Con lo sguardo il Vor abbracciò la vegetazione rigogliosa del parco che circondava la fortezza del Cremlino. Il sole baluginava alto rifrangendosi in riflessi, donando alle chiome degli alberi una sfumatura di alga marina; era un sole come se ne vedeva di rado e che da giorni si era impossessato del cielo vetrato di Mosca.

«Non ti trasmettono un'idea di grandezza come il palazzo di Ekaterina della tua città? Furono costruiti in onore dello zar Aleksandr I mettendo al centro la torre Kutaf'ja. I cancelli sono ancora quelli eretti per commemorare le vittorie dell'esercito imperiale russo contro Napoleone.

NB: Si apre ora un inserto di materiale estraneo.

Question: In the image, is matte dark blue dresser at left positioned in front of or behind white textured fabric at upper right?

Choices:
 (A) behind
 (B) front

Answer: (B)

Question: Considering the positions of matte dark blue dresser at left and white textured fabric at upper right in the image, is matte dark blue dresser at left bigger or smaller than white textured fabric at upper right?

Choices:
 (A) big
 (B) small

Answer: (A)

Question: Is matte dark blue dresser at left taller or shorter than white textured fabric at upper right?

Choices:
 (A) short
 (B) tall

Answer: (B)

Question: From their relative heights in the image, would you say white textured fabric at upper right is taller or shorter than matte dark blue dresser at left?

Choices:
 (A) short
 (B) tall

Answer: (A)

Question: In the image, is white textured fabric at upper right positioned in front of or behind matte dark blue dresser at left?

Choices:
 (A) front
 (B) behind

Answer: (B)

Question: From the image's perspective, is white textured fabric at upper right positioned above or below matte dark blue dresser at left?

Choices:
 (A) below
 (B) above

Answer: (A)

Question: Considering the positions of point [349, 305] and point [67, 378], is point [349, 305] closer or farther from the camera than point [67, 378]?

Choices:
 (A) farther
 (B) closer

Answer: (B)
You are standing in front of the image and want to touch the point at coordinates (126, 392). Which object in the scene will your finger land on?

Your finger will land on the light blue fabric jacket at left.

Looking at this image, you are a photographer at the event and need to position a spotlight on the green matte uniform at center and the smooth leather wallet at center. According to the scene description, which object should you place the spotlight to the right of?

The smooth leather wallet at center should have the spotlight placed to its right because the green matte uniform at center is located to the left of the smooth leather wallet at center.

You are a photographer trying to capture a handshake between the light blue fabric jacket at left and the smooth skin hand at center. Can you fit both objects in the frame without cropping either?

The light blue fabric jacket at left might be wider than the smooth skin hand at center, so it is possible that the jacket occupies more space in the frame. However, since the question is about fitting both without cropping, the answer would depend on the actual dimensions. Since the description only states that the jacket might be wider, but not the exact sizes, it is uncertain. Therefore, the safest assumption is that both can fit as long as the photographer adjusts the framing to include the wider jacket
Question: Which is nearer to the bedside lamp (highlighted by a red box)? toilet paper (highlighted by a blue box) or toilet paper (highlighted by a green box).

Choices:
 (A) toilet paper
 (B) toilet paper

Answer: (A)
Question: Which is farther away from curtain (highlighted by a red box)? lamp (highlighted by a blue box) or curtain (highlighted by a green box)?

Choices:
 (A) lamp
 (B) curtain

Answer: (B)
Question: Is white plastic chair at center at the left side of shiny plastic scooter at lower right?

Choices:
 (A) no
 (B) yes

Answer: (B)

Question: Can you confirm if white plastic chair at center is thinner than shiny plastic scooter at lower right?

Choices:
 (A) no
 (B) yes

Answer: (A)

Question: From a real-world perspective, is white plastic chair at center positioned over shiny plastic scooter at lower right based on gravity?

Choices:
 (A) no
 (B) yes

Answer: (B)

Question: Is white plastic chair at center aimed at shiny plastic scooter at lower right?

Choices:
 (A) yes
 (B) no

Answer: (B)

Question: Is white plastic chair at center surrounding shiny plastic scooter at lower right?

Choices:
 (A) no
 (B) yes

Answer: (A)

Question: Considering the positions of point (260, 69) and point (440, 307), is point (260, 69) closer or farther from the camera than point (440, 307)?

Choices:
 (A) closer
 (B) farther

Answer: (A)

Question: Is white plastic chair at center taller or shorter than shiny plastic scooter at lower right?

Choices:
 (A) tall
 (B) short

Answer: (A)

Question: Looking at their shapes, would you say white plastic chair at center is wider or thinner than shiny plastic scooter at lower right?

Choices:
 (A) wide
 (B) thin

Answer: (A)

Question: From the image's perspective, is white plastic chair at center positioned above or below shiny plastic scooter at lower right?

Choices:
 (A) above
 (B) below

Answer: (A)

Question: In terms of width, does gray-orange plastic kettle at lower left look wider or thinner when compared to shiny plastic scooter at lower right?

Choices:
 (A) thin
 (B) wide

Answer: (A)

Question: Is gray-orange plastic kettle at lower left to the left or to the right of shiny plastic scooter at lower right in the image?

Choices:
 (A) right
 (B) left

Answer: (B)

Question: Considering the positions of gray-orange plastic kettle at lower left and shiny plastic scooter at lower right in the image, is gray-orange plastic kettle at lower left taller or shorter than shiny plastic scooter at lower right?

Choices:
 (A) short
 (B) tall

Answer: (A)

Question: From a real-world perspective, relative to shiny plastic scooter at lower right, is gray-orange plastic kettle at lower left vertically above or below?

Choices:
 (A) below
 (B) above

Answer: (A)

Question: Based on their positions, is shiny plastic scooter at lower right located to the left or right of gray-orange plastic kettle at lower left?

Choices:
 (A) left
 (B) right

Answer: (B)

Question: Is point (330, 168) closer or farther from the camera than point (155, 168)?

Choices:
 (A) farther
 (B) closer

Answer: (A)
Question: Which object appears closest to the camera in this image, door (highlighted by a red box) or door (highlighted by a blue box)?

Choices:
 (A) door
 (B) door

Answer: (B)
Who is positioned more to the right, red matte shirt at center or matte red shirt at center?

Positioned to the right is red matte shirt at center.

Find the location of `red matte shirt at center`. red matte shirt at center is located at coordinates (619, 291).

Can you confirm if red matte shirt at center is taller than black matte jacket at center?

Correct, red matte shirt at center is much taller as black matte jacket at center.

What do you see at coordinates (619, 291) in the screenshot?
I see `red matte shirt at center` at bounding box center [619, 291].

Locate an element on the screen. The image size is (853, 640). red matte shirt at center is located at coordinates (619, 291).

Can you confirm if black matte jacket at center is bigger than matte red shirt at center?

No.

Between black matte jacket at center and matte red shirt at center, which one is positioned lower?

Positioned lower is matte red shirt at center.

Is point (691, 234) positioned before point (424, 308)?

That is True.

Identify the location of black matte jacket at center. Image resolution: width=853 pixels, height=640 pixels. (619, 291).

È stato invece demolito l'obelisco dei Bolscevichi.»

«Non era stato eretto per omaggiare i Romanov?»

Suo zio smise di guardare i giardini per rivolgergli uno sguardo sorpreso. «Sì, prima della Rivoluzione, poi fu rielaborato dai Bolscevichi. Come fai a saperlo?»

«L'ho letto.»

Un sorriso sottile, quello che sempre inquietava Sasha, distese le labbra dell'altro. «Ti piace la Storia?»

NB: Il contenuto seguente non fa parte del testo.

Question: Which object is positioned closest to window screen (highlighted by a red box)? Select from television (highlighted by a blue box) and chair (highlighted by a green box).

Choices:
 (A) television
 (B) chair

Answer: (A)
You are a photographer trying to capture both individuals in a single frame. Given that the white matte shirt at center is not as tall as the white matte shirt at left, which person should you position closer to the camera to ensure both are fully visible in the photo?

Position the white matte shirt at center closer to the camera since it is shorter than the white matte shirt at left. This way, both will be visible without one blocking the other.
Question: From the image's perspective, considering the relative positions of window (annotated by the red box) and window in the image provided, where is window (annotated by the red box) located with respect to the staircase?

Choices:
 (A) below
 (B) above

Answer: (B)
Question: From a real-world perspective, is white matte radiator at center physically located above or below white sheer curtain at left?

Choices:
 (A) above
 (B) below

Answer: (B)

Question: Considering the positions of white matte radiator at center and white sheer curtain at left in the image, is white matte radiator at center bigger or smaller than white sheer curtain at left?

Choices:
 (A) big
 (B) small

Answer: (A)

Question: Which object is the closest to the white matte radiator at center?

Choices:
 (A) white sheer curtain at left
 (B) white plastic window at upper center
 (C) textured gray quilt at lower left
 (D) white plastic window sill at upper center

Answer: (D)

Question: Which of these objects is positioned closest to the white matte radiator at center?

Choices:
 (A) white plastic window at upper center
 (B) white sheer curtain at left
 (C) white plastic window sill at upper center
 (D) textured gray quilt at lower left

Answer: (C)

«Beh, "piacere" è una parola grossa. Mi interessa.»

Invece di attenuarsi quel sorriso si allargò. «Bene, molto bene. Vorrei che Sergej seguisse il tuo esempio, che desse più attenzione ai libri che alla kradija

Sasha non trovò niente da ribattere a quella affermazione. Era un po' imbarazzato; cercò di nascondere il disagio chiedendogli che fine avrebbero fatto quei giardini quando il progetto del nuovo Cremlino avrebbe preso forma.

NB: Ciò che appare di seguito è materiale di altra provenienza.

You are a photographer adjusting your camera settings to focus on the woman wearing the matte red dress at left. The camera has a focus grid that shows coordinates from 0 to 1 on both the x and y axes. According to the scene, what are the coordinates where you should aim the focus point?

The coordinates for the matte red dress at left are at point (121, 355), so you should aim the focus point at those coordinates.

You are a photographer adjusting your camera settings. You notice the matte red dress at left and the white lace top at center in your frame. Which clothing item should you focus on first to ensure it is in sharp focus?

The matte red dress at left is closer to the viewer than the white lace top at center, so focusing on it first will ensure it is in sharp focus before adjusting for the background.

«Li trasferiremo altrove. Una base militare non ha bisogno di fiori. Sarà un peccato; è sempre un peccato rovinare le cose belle.»

Si erano avvicinati alla Torre centrale dell'Arsenale. Lì il rumore delle ruspe era più forte: avevano già iniziato i lavori in quella parte della fortezza, abbattendo la prima cinta muraria del parco. Mentre passavano, molti uomini chinarono il capo e salutarono suo zio con reverenti "Vor" e "Master Belyi".

Una cosa che aveva notato, Sasha, sin da quando era bambino: nessuno al di là dei suoi familiari chiamava suo zio per nome. C'era sempre un titolo onorifico ad accompagnarlo, o il suo soprannome, come se pronunciare il suo nome equivalesse a una bestemmia in chiesa, una mancanza di rispetto.

Il nome Boris Novikh, ecco, quello sì che aveva un significato vero, non una semplice eco etimologica. Voleva dire "impero". L'impero di ghiaccio, come lo chiamava il suo defunto zio Vladimir. Un impero enorme, silenzioso e sempre in movimento come un iceberg. Proprio come un iceberg se ne poteva vedere solo la punta affiorante e il materiale di cui era fatto – droga, appalti, armamenti, uranio e traffici umani – si scioglieva in liquidità evaporando, volatilizzandosi, per materializzarsi di nuovo in superficie, di nuovo immacolato.